Ao igual que o tráfego é o que ocorre quando interatuam os carros
fisicamente determinados, a responsabilidade é o que ocorre quando
interagem as pessoas. A questão da responsabilidade pessoal é uma decisão
social e/ou um conceito público. Existe dentro de um grupo, não no contexto
de um indivíduo. Se só houvesse uma única pessoa na Terra, não seria
pertinente e sequer teria qualquer sentido o conceito de responsabilidade
pessoal. A responsabilidade é um conceito que cada um se forma em torno às
ações próprias e alheias. Os cérebros estão determinados; a gente (mais que
um único ser humano) se rege por um sistema de regras quando (con-) vive
com outras pessoas, e dessa interação surge o conceito de responsabilidade
gerado pela suposta liberdade de ação.
Em termos biológicos ou neurocientíficos, ninguém é mais ou menos
responsável que outra pessoa de determinadas ações. Formamos parte de um
sistema determinista que algum dia lograremos compreender plenamente. Mas a
ideia da responsabilidade, constructo humano que existe nas regras de uma
sociedade, não existe nas estruturas neuronais do cérebro: é uma invocação
cultural, um valor moral que exigimos às pessoas de nosso entorno, de seres
humanos que se regem por regras, isto é, de fazer os indivíduos
responsáveis porque essa é a natureza do intercâmbio social entre as
pessoas. (M. Gazzaniga)
Trata-se, em suma, de um artefato social, de uma convenção que existe
somente no contexto da interação ( e imaginação) humana, quer dizer, uma
série de normas que garantem e otimizam o bem comum. O castigo cumpre a
função de apartar aos transgressores do resto da sociedade e de servir de
exemplo para dissuadir de condutas similares ao resto de cidadãos. As
condutas que se considerem merecedoras de um castigo, por desviar-se das
normas estabelecidas pela sociedade para melhorar a
convivência, responsabilizarão, por definição, aos indivíduos que
realizem ditas condutas[1]. Desse modo, a inexistência do livre-arbítrio
não está renhida com o conceito de responsabilidade, e o conceito de defesa
social é o ponto central dessa moralidade baseada em convenções.
Daí que a neurociência tem pouco que aportar à compreensão da
responsabilidade: radica unicamente em convenções destinadas a regular as
relações que se desenvolvem quando interatuam uns cérebros automáticos com
outros. Nisso consiste o "núcleo duro" da responsabilidade que, em sua
dimensão sociocultural, intersubjetiva (relacional, coexistencial), fundada
na natureza essencialmente social do ser humano e que não pode conceber-se
à margem de vínculos sociais relacionais (da relação entre pessoas), é de
suma transcendência para calibrar e potencializar o sentido e o alcance dos
direitos e deveres que encontram nela (na responsabilidade) sua garantia.

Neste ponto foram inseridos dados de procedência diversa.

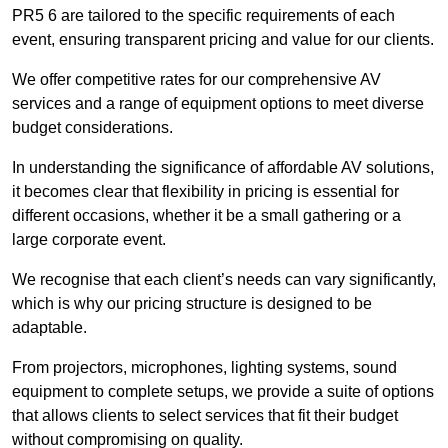
PR5 6 are tailored to the specific requirements of each
event, ensuring transparent pricing and value for our clients.
We offer competitive rates for our comprehensive AV
services and a range of equipment options to meet diverse
budget considerations.
In understanding the significance of affordable AV solutions,
it becomes clear that flexibility in pricing is essential for
different occasions, whether it be a small gathering or a
large corporate event.
We recognise that each client’s needs can vary significantly,
which is why our pricing structure is designed to be
adaptable.
From projectors, microphones, lighting systems, sound
equipment to complete setups, we provide a suite of options
that allows clients to select services that fit their budget
without compromising on quality.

Em segundo lugar, porque as visões teóricas do castigo legal se
agrupam principalmente em dois tipos de teorias: as retributivas e as
utilitaristas (ou consequencialistas). A visão retributiva, que se baseia
em dar ao infrator "o que merece" por sua ação, mira ao passado e se centra
no agente do ato e em sua relação com esse ato. Para castigar desde o ponto
vista retributivo o indivíduo tem que merecê-lo e, por essa razão, atribuir-
lhe liberdade e possibilidade de atuar de outra maneira. Este princípio se
fundamenta na ideia intuitiva de que é "injusto" que uma pessoa seja
julgada ou castigada pelo que não depende dela, pelo que não está baixo seu
controle ("princípio de controle"). Já a visão utilitarista ou
consequencialista, que não se propõe dar a cada um o que se merece segundo
suas passadas ações, senão somente castigar com o fim de assegurar um
hipotético bem social, mira ao futuro, às consequências para a sociedade e
aos indivíduos do castigo, sem necessidade de que o castigo seja merecido.

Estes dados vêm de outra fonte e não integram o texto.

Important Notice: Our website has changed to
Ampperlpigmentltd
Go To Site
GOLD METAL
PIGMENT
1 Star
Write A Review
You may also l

Desde uma ótica utilitarista, por exemplo, é possível castigar a um
psicopata pelo perigo que supõe para a sociedade.
O único inconveniente é que a carga retributivista tem um peso muito
maior tanto nas justificações intuitivas das penas como nas tradições
culturais, religiosas ou legais, e está firmemente arraigada em conceitos
como o de "culpa" ou em expressões como "olho por olho" ou "dar a alguém
seu merecido"[2]: somos essencialmente retributivistas e tendemos a
confundir explicação com exculpação, determinismo com fatalismo.[3]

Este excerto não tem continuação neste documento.